[Items listed in a dataset]
______

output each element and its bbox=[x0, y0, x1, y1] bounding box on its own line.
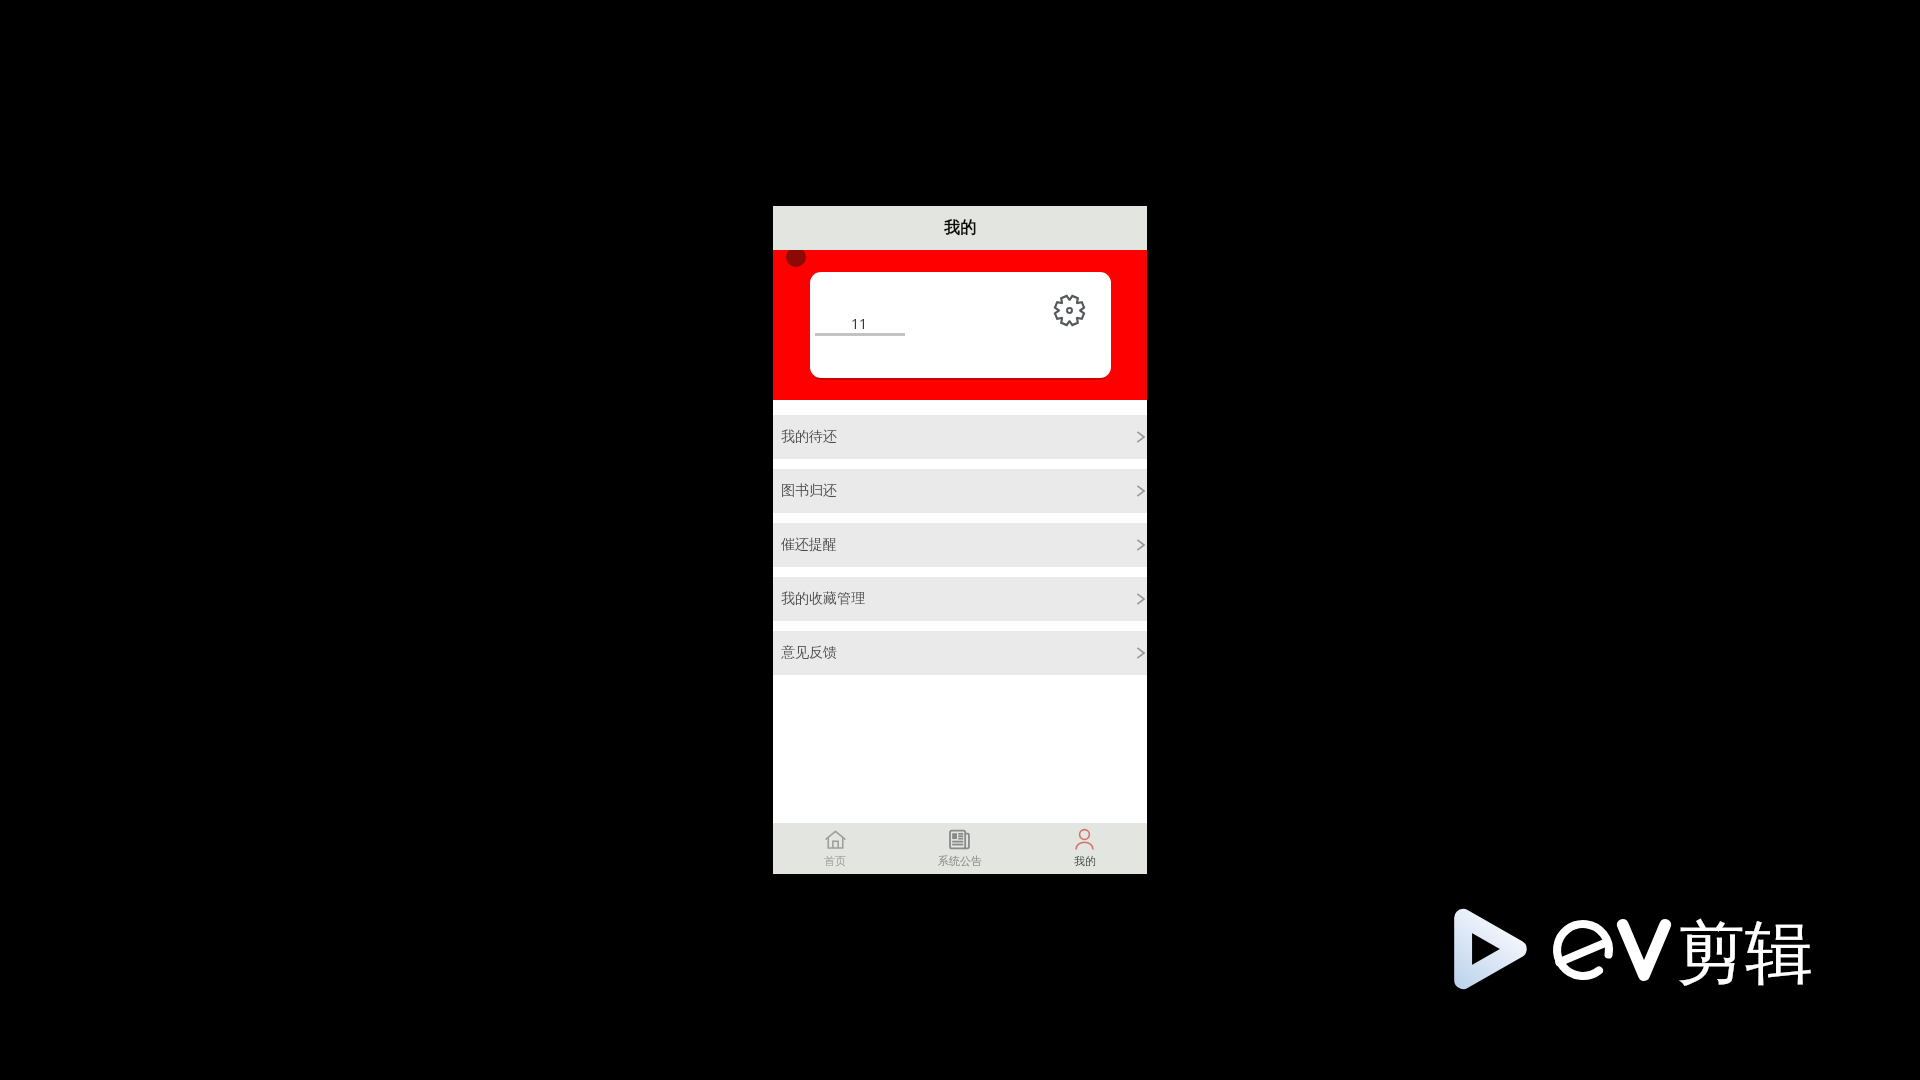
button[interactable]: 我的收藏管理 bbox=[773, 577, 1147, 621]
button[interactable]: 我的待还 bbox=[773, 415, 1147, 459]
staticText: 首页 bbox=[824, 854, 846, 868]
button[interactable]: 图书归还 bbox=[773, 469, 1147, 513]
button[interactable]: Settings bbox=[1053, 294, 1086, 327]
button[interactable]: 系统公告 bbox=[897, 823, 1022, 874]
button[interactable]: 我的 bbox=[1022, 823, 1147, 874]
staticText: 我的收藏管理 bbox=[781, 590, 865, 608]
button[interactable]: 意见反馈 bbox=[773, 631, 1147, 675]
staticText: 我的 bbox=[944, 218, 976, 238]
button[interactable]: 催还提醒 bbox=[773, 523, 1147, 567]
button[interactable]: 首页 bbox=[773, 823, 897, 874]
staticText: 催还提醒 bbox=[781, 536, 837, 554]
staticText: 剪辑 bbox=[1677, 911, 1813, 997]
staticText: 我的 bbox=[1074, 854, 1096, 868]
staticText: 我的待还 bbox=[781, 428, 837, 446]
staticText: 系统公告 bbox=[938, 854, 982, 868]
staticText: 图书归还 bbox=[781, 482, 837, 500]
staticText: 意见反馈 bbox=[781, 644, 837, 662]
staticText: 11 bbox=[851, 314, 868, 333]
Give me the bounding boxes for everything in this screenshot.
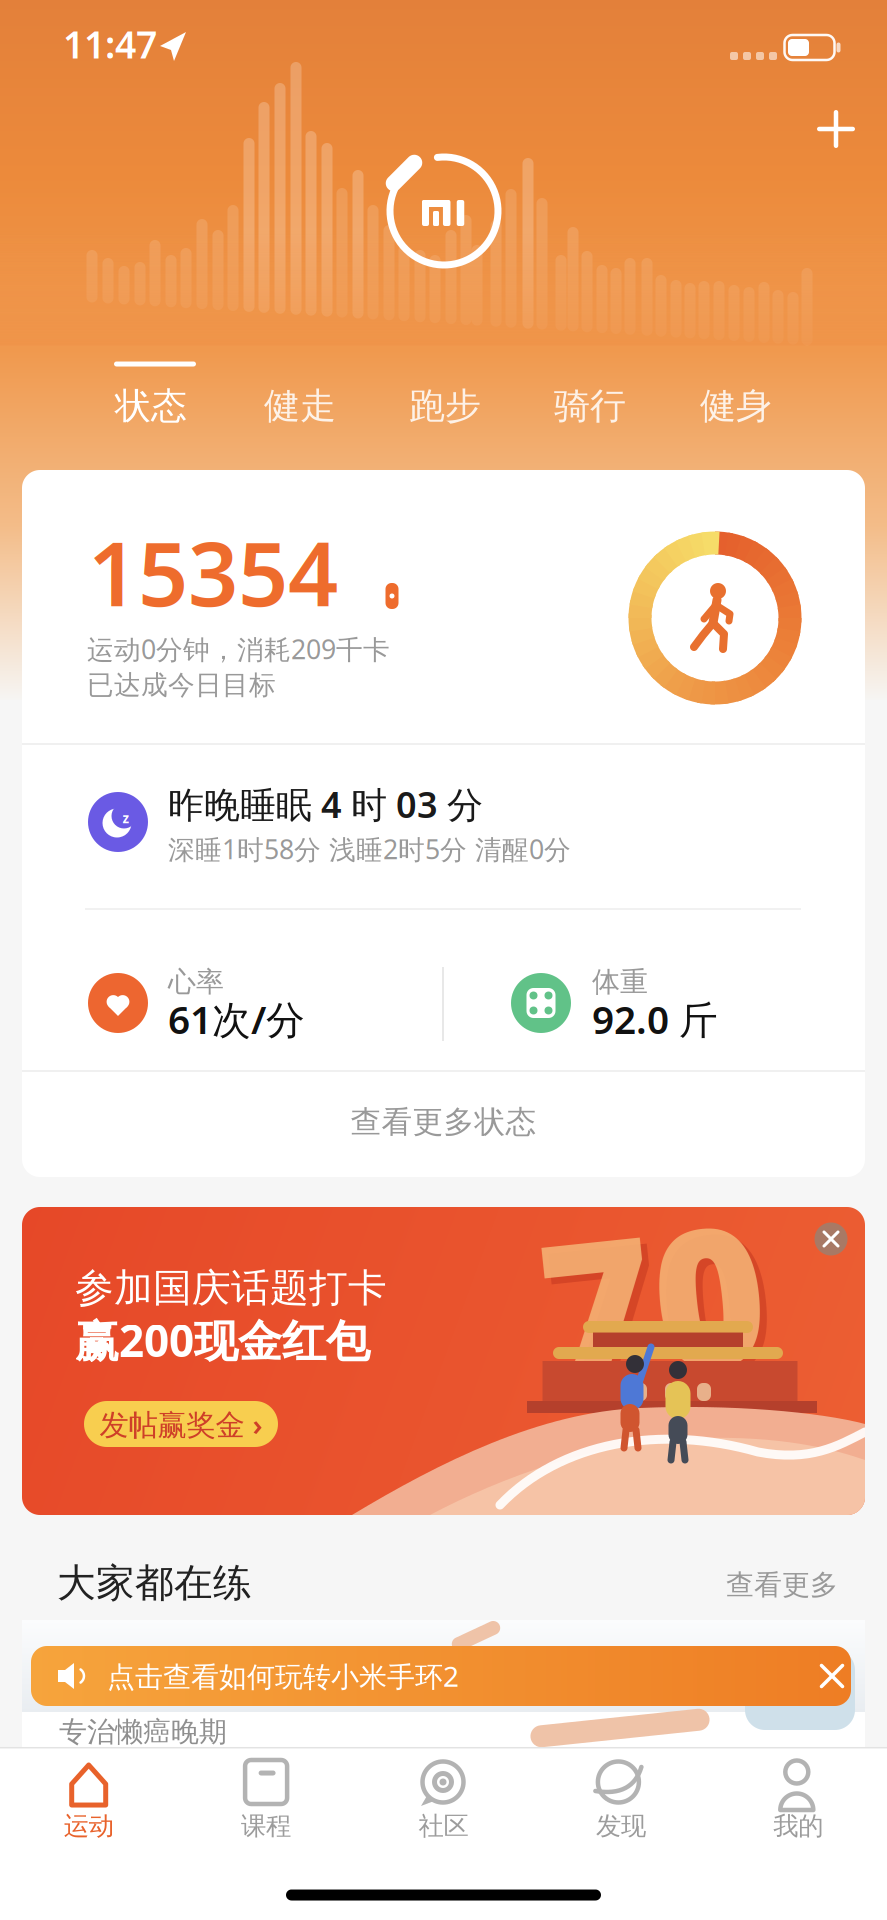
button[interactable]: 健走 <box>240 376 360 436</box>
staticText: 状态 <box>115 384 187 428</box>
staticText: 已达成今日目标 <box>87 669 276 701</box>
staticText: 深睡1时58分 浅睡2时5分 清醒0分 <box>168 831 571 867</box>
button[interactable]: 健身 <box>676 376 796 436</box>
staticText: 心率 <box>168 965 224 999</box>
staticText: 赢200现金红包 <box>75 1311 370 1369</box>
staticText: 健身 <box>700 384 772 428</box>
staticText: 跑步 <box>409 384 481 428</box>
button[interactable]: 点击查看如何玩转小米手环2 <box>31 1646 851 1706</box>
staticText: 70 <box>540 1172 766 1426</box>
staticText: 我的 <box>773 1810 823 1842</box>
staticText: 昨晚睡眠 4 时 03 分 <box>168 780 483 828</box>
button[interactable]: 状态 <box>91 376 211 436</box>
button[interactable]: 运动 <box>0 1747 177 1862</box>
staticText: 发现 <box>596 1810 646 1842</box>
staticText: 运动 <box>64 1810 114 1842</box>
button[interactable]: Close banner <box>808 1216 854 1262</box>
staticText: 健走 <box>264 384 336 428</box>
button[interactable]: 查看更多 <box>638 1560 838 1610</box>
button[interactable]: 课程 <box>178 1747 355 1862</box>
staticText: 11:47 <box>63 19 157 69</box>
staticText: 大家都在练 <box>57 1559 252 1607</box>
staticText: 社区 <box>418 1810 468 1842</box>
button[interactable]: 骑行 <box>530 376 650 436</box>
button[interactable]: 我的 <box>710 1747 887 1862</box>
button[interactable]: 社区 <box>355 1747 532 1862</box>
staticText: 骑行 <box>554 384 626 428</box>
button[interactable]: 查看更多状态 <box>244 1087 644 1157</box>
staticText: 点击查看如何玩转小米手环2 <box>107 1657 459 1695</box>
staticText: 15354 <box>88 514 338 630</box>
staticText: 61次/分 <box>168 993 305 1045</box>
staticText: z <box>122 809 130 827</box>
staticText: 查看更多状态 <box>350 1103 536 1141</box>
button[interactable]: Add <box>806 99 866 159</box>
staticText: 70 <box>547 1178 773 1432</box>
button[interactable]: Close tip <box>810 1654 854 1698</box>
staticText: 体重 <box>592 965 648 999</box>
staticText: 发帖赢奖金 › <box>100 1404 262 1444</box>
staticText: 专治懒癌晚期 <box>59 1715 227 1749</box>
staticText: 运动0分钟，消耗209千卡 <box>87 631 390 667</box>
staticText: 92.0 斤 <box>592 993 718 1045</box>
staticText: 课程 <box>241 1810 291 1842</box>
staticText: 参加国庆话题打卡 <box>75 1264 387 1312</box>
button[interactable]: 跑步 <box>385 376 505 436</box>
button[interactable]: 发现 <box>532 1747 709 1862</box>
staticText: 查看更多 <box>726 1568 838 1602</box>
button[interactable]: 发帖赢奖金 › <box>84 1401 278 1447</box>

______

Each line above that contains the word "系统公告" should be copied.

Response box:
button[interactable]: 系统公告 bbox=[897, 823, 1022, 874]
staticText: 系统公告 bbox=[938, 854, 982, 868]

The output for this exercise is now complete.